The Principle of Minimum Entropy (III): "Flying Elephant Across the River" — Sentence Templates and Language Structures

By 苏剑林 | May 30, 2018

In the previous article, "The Principle of Minimum Entropy (II): building a lexicon via 'Decisiveness'", we used the principle of minimum entropy as a starting point for a series of mathematical derivations, eventually arriving at equations $(2.15)$ and $(2.17)$. These tell us that elements with high mutual information should be merged, as this helps reduce "learning difficulty." Using this principle, we achieved unsupervised lexicon generation through adjacent character mutual information.

From characters to words, and from words to phrases, we have been examining whether adjacent elements can be merged into a good "pattern." But why must patterns be adjacent?
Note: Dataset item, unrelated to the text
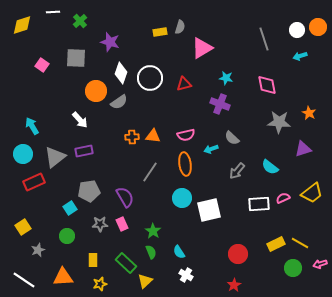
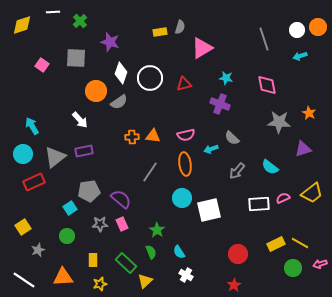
purple semicircle at (125, 197): moved 4 px left, 2 px down; rotated 20 degrees counterclockwise
green star at (153, 231): moved 4 px right, 1 px up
Of course, they don't have to be. When we learn a language, we learn not only words and phrases but also "fixed collocations"—that is, how words are used together reasonably. This is the manifestation of grammar, which is what this article aims to explore, hoping to eventually achieve a degree of unsupervised syntactic analysis.

Since we are considering language associations across non-adjacent words, I have named it "Flying Elephant Across the River" (a move in Chinese chess where the elephant jumps across the central line), precisely:

The second movement of the "Tome of Patterns" — "Flying Elephant Across the River"

Language Structure

For most people, they don't really know what grammar is; in their minds, there are only "fixed collocations," "fixed formulas," or more formally, "templates." In most cases, we speak reasonable sentences based on templates. Different people may have different speaking templates, which represent personal speaking styles or even "catchphrases."

Sentence Templates

For example, "What is the Y of X" is a simple template. It has specific words like "is," "the," "of," "what," and placeholders X and Y. By simply substituting two nouns for X and Y, we get a grammatically correct sentence (whether it is factual or not is another matter). Many such templates can be listed: "X and Y," "the Y of X," "Can X do Y?", "What are the Ys of X?", "Is it X, Y, or Z?", and so on.

Sentence template and nested usage example

Of course, while we can extract as many templates as possible, a finite number of templates cannot cover the ever-changing possibilities of language. Therefore, it is more important to use templates based on nesting. For example, in the template "What is the Y of X," X can be replaced by the template "A and B," resulting in "What is the Y of (A and B)?" In this way, through nested templates, a vast number of sentences can be obtained.

Equivalence Classes

Next, once we have the template "What is the Y of X?", how do we know what can be filled in X and Y?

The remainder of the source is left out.